- Born: 1798
- Died: 11 April 1846 (aged 47–48)
- Occupation: Surgeon

= John Scott (physician, died 1846) =

English surgeon

John Scott (1798 – 11 April 1846) was an English surgeon.

==Biography==
Scott was only son of James Scott, a general practitioner of medicine, living at Bromley in Kent. His father acquired a large practice, and was particularly successful in the treatment of chronic ulcers and of diseased joints. John Scott was educated first at a private school in Sevenoaks, and afterwards at the Charterhouse. He was then apprenticed to Sir William Blizard, the senior surgeon to the London Hospital in Whitechapel. He was admitted a licentiate of the Society of Apothecaries on 29 April 1819, and a member of the Royal College of Surgeons of England on 2 June 1820.

He practised with his father at Bromley for a short time, but after marrying he came to London, and was living in New Broad Street in 1824. On 24 November 1826 he was elected surgeon to the Ophthalmic Hospital in Moorfields in succession to [Sir] William Lawrence.
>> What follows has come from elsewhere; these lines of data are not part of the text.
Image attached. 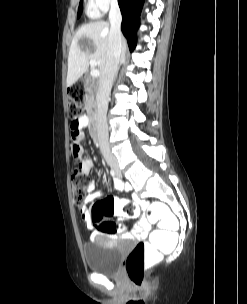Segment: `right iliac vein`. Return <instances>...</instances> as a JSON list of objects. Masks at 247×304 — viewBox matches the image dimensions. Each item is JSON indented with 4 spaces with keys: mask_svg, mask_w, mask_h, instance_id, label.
<instances>
[{
    "mask_svg": "<svg viewBox=\"0 0 247 304\" xmlns=\"http://www.w3.org/2000/svg\"><path fill=\"white\" fill-rule=\"evenodd\" d=\"M116 171H118V168L116 166H112Z\"/></svg>",
    "mask_w": 247,
    "mask_h": 304,
    "instance_id": "obj_1",
    "label": "right iliac vein"
}]
</instances>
Scott was elected assistant surgeon to the London Hospital on 18 July 1827. He was appointed full surgeon on 28 March 1831, resigning on 3 Dec. 1845. He died at Brighton, after a prolonged illness, on 11 April 1846.

Scott revolutionised one department of surgery by introducing the passive treatment of diseased joints. His method, however, was distasteful to his contemporaries owing to the unnecessary complications with which he surrounded it; but stripped of these, his principle remained a potent factor in surgery. He treated chronic ulcers by the method his father had taught him of strapping the leg from the toes upwards, and he was thus opposed to Thomas Baynton's method, which consisted in applying the strapping for only a short distance above the ulcer. Scott's dressing and Scott's ointment became known to every student of surgery, though they are now rarely used. His dressing had, as its base, a camphorated mercurial compound. Constant practice is said to have rendered him the most skilful bandager in London, at a time when bandaging in the London hospitals was almost a fine art.

Scott was distinguished as a surgeon by the rapidity and by the general accuracy of his diagnosis. He displayed great decision and energy in the treatment of his patients. He was a bold, but not particularly brilliant operator, and he is said to have been the first surgeon in England to remove the upper jaw. He was of an uncertain and irritable temper, which disease sometimes rendered overbearing.

His works are:
- ‘Surgical Observations on … Chronic Inflammations … particularly in Diseases of the Joints,’ 8vo, London, 1828; a new edit. by W. H. Smith, London, 8vo, 1857: a most valuable work, for it lays down very clearly the necessity for putting at rest diseased joints.
- ‘Cases of Tic-douloureux and other Forms of Neuralgia,’ 8vo, London, 1834.
- ‘Cataract and its Treatment,’ 8vo, London, 1843: the object of this work was to introduce a sickle-shaped knife, but the instrument never came into general use.